Lucy Hulton – Digital Account Executive at Carbon Creative
Lucy worked hard to find her dream job at Carbon Creative, discounting many opportunities because she did her homework and researched the values of each of the companies until she found one that aligned with her own.
“If I am making changes in my own life to spread positivity every day, then I don’t want to work for a company that will have a negative impact on the community.
Lucy Hulton studied English and Creative Writing at the University of Salford, and continued her education by doing a Master’s degree in Creative Writing. She accepted the role of digital account executive at Carbon Creative because she wanted to work for an ethical business.
“I believe every business should be held accountable for their actions and it’s only right we should support the companies that are making a positive impact on the world.
“Carbon Creative’s clients are conscious of their business practices and impact on their staff, customers and wider communities. Around fifteen people work here so I know everyone by name and it’s a great place to learn because I spend time with different departments. I know the owners and their values. I see this every day.

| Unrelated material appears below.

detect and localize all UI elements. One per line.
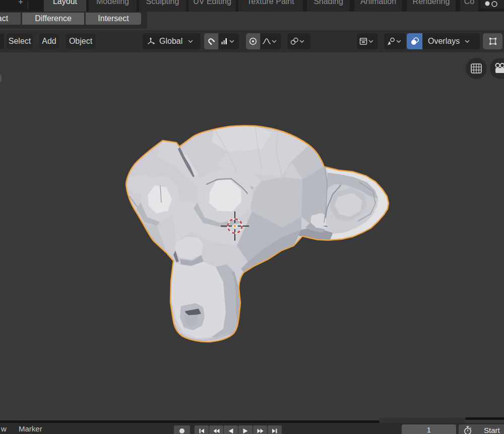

As a digital account executive, Lucy supports the digital team and liaises with the creative department and clients to develop digital content for clients including websites, posters, leaflets, booklets as well as branding and social media campaigns.

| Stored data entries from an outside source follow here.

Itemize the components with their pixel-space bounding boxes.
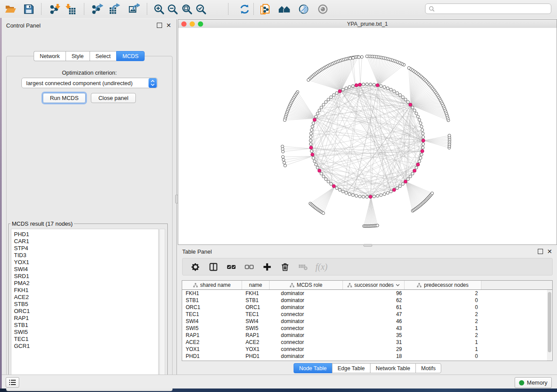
mcds-result-item[interactable]: SWI4 [14,266,158,273]
mcds-result-item[interactable]: YOX1 [14,259,158,266]
float-table-panel-icon[interactable] [538,249,543,254]
cell-successor-nodes: 18 [343,353,405,359]
cell-successor-nodes: 31 [343,339,405,345]
cell-shared-name: SWI4 [182,318,242,324]
column-header-name[interactable]: name [242,281,270,289]
header-filler [481,281,552,289]
table-row[interactable]: FKH1FKH1dominator962 [182,290,552,297]
cell-shared-name: YOX1 [182,346,242,352]
table-header-row: shared namenameMCDS rolesuccessor nodesp… [182,281,552,290]
import-table-icon[interactable] [65,3,76,15]
close-panel-icon[interactable]: ✕ [166,23,171,28]
column-header-MCDS-role[interactable]: MCDS role [270,281,343,289]
refresh-icon[interactable] [239,3,250,15]
mcds-result-item[interactable]: FKH1 [14,287,158,294]
table-scrollbar-thumb[interactable] [548,292,551,352]
table-row[interactable]: ORC1ORC1dominator610 [182,304,552,311]
mcds-result-item[interactable]: PMA2 [14,280,158,287]
export-image-icon[interactable] [128,3,140,15]
table-row[interactable]: ACE2ACE2connector311 [182,339,552,346]
mcds-result-item[interactable]: STB1 [14,322,158,329]
zoom-fit-icon[interactable] [181,3,193,15]
task-history-button[interactable] [6,377,19,388]
mcds-result-item[interactable]: ACE2 [14,294,158,301]
column-header-shared-name[interactable]: shared name [182,281,242,289]
mcds-result-item[interactable]: ORC1 [14,308,158,315]
run-mcds-button[interactable]: Run MCDS [43,93,86,103]
network-file-icon[interactable] [259,3,271,15]
mcds-result-list[interactable]: PHD1CAR1STP4TID3YOX1SWI4SRD1PMA2FKH1ACE2… [11,229,159,381]
column-header-predecessor-nodes[interactable]: predecessor nodes [405,281,481,289]
zoom-in-icon[interactable] [153,3,165,15]
zoom-selected-icon[interactable] [195,3,207,15]
column-header-successor-nodes[interactable]: successor nodes [343,281,405,289]
check-all-icon[interactable] [226,261,236,272]
mcds-result-item[interactable]: STB5 [14,301,158,308]
network-view-canvas[interactable] [178,28,557,244]
search-input[interactable] [435,4,551,13]
uncheck-all-icon[interactable] [244,261,254,272]
table-scrollbar[interactable] [547,290,552,361]
import-network-icon[interactable] [49,3,61,15]
mcds-result-item[interactable]: SWI5 [14,329,158,336]
memory-button[interactable]: Memory [515,377,552,388]
table-panel-divider-handle[interactable] [363,244,372,247]
columns-icon[interactable] [208,261,218,272]
cell-successor-nodes: 29 [343,346,405,352]
cell-MCDS-role: connector [270,325,343,331]
shared-column-icon [193,283,198,288]
optimization-criterion-select[interactable]: largest connected component (undirected) [21,78,158,88]
cell-shared-name: RAP1 [182,332,242,338]
zoom-out-icon[interactable] [166,3,178,15]
mcds-result-item[interactable]: STP4 [14,245,158,252]
cell-predecessor-nodes: 1 [405,339,481,345]
network-window-titlebar[interactable]: YPA_prune.txt_1 [178,20,557,28]
cell-name: FKH1 [242,290,270,296]
mcds-result-item[interactable]: SRD1 [14,273,158,280]
table-row[interactable]: SWI4SWI4dominator462 [182,318,552,325]
save-icon[interactable] [23,3,35,15]
tab-node-table[interactable]: Node Table [294,363,332,373]
function-builder-icon: f(x) [315,262,328,272]
mcds-result-item[interactable]: TID3 [14,252,158,259]
table-row[interactable]: RAP1RAP1dominator352 [182,332,552,339]
export-network-icon[interactable] [91,3,103,15]
table-row[interactable]: TEC1TEC1connector472 [182,311,552,318]
cell-predecessor-nodes: 0 [405,353,481,359]
tab-edge-table[interactable]: Edge Table [332,363,370,373]
mcds-result-item[interactable]: GCR1 [14,343,158,350]
float-panel-icon[interactable] [157,23,162,28]
table-row[interactable]: YOX1YOX1connector291 [182,346,552,353]
mcds-result-item[interactable]: CAR1 [14,238,158,245]
tab-mcds[interactable]: MCDS [116,51,145,61]
help-home-icon[interactable] [278,3,290,15]
trash-icon[interactable] [280,261,290,272]
table-row[interactable]: PHD1PHD1dominator180 [182,353,552,360]
close-table-panel-icon[interactable]: ✕ [547,249,552,254]
mcds-result-item[interactable]: TEC1 [14,336,158,343]
plus-icon[interactable] [262,261,272,272]
tab-motifs[interactable]: Motifs [415,363,441,373]
gear-icon[interactable] [190,261,201,272]
toolbar-separator [253,3,254,15]
tab-style[interactable]: Style [66,51,90,61]
close-panel-button[interactable]: Close panel [91,93,136,103]
cell-shared-name: STB1 [182,297,242,303]
table-row[interactable]: SWI5SWI5connector431 [182,325,552,332]
search-box[interactable] [425,3,551,14]
mcds-list-scrollbar[interactable] [159,229,165,381]
tab-network-table[interactable]: Network Table [370,363,415,373]
tab-select[interactable]: Select [90,51,117,61]
mcds-result-item[interactable]: RAP1 [14,315,158,322]
tab-network[interactable]: Network [34,51,66,61]
open-folder-icon[interactable] [4,3,16,15]
eye-icon[interactable] [317,3,329,15]
selected-criterion: largest connected component (undirected) [22,80,149,86]
vizmapper-eye-icon[interactable] [298,3,309,15]
network-window-title: YPA_prune.txt_1 [178,21,557,27]
export-table-icon[interactable] [108,3,120,15]
control-panel-title: Control Panel [6,22,41,29]
cell-MCDS-role: dominator [270,297,343,303]
table-row[interactable]: STB1STB1dominator620 [182,297,552,304]
mcds-result-item[interactable]: PHD1 [14,231,158,238]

“My background is in writing rather than digital, so I’ve been learning a lot about website accessibility. If like me you grew up with the internet and don’t having issues using it, you think it’s fit for purpose. But really in many ways it’s not, for people with learning disabilities for example or colour blindness, there are specific things we can do to make websites accessible for everyone.
“I’ve particularly loved working for Keep Britain Tidy, we take part in community activities such as litter picks around the Quays. It’s been great for our team building activity to go out in nature speak with people and help the community as best we can.
It’s important for Lucy that ethics are not just seen as environmental, but also in the way companies procure product and the way they treat people.
“We are working with a recruitment company that is investing in developing candidates’ careers rather than seeing them as a product or commodity. This industry has suffered with a bad rep, so it’s heartening to see that at least one company is doing something about it and treating its candidates with respect and dignity.”
Lucy grew up in Normandy, France and is the daughter of a Salfordian mother. Lucy returned to her mum’s home city when she was fifteen.
“Before I started at Carbon Creative, I worked at Tesco in Salford for five years. It was during the Pandemic I felt truly valued in that role and I witnessed a lot compassion and caring, there is a real sense of community here. A lot of people came together to support each other.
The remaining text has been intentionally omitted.